TASK TO COMPLETE: Using "Movers" as the search string, find the matching lines below and copy them.

Extracted records
Segment Open

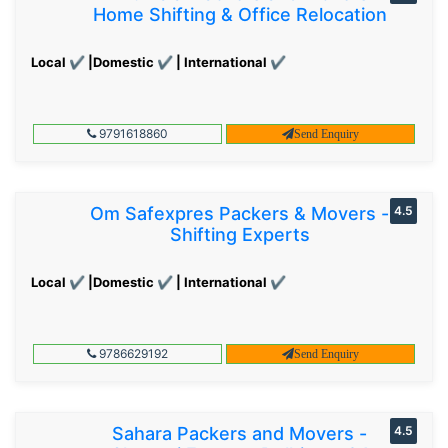
Home Shifting & Office Relocation
Local ✔ |Domestic ✔ | International ✔
9791618860
Send Enquiry
Om Safexpres Packers & Movers -
4.5
Shifting Experts
Local ✔ |Domestic ✔ | International ✔
9786629192
Send Enquiry
Sahara Packers and Movers -
4.5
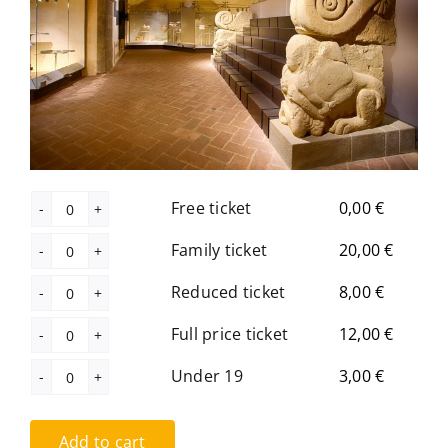
The Library
Contact
Free ticket
0,00
€
Free
ticket
Family ticket
20,00
€
Family
quantity
ticket
Reduced ticket
8,00
€
Reduced
quantity
ticket
Full price ticket
12,00
€
Full
quantity
price
Under 19
3,00
€
Under
ticket
19
quantity
Add to cart
quantity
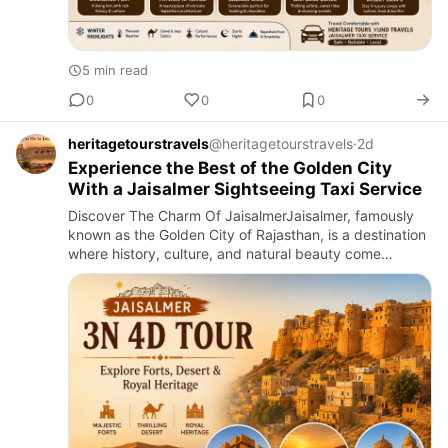
5 min read
0
0
0
heritagetourstravels
@heritagetourstravels
·
2d
Experience the Best of the Golden City
With a Jaisalmer Sightseeing Taxi Service
Discover The Charm Of JaisalmerJaisalmer, famously
known as the Golden City of Rajasthan, is a destination
where history, culture, and natural beauty come
together to create an unforgettable travel experience.
Built fro…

Segment Closed

ANSWER FOR THIS EXERCISE:
Om Safexpres Packers & Movers -
Sahara Packers and Movers -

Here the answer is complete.